Red Bull, Mercedes helped R-Motorsport Aston Martin DTM project

Red Bull chiefs Christian Horner and Helmut Marko were a catalyst behind the new R-Motorsport Aston Martin DTM project, which will enter the series in 2019

R-Motorsport team principal Florian Kamelger and DTM boss Gerhard Berger have revealed that the Red Bull supremos, together with outgoing DTM marque Mercedes, proved instrumental in the early stages of the discussions.

"I met Christian Horner," said Berger, "and I asked him, 'Who are you working with on the Valkyrie project?'

"He said you have to go Andreas [Baenziger] and Florian [the two heads of R-Motorsport parent company AF Racing], so I contacted them and we started to discuss six months ago."

Kamelger added: "Helmut was a help to get the discussions going and to bring us closer together.

"Hence the first meeting we had with Gerhard and his team was in Graz [Marko's base] - he really helped to get the ball rolling.

"This is a joint venture with HWA [which has run the works Mercedes DTM team since the series was revived in 2000], and Mercedes helped a lot in these first discussions, which we are really thankful about."

Kamelger, who also explained that there is no Mercedes involvement in the project beyond the early talks, revealed that the engine for the DTM Aston Martin Vantage "will be a bespoke engine done by our joint venture with HWA".

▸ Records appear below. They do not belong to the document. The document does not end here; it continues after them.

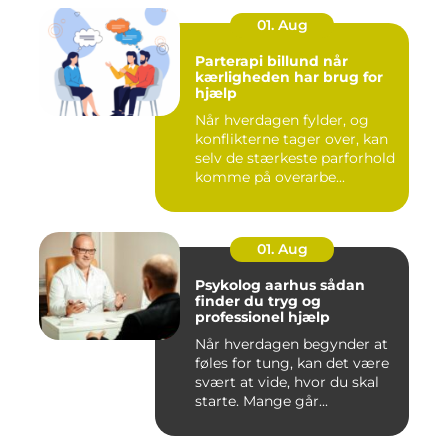
01. Aug
Parterapi billund når
kærligheden har brug for
hjælp
Når hverdagen fylder, og
konflikterne tager over, kan
selv de stærkeste parforhold
komme på overarbe...
01. Aug
Psykolog aarhus sådan
finder du tryg og
professionel hjælp
Når hverdagen begynder at
føles for tung, kan det være
svært at vide, hvor du skal
starte. Mange går...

Rumours that surfaced in the early days of the Aston discussions suggested that the car could use the Mercedes powerplant, or even the unit from the Honda NSX from the Super GT series in Japan, with which the DTM will be fully aligned on regulations by 2020.

Kamelger would not be drawn on when in 2019 the Aston would make its race debut.

"We will inform when we are ready," he said.

"It depends on development and testing possibilities of the cars - we want good results and we want to be prepared."

He also did not say how many cars would represent R-Motorsport's DTM project when it first enters competition, but said "in the mid-term it will be four cars - it depends on the development stage of the cars".

Kamelger added that regarding drivers "we will explore that - we have a couple of people in our mind".

Berger has hailed the unifying of DTM and Super GT regulations as key to getting Aston Martins on the grid, and Kamelger admitted that the project could expand into Super GT in the future.

"Internationalisation is one of the base points of the negotiations with Gerhard and the ITR [DTM promoter] for our entry," said Kamelger.

"For a British brand, internationalisation is very important.

"The DTM has done a fantastic job over the last couple of months to go in this direction - for us it's very important to work in this [European] market, and to go to Japan, which is a very important market for Aston Martin."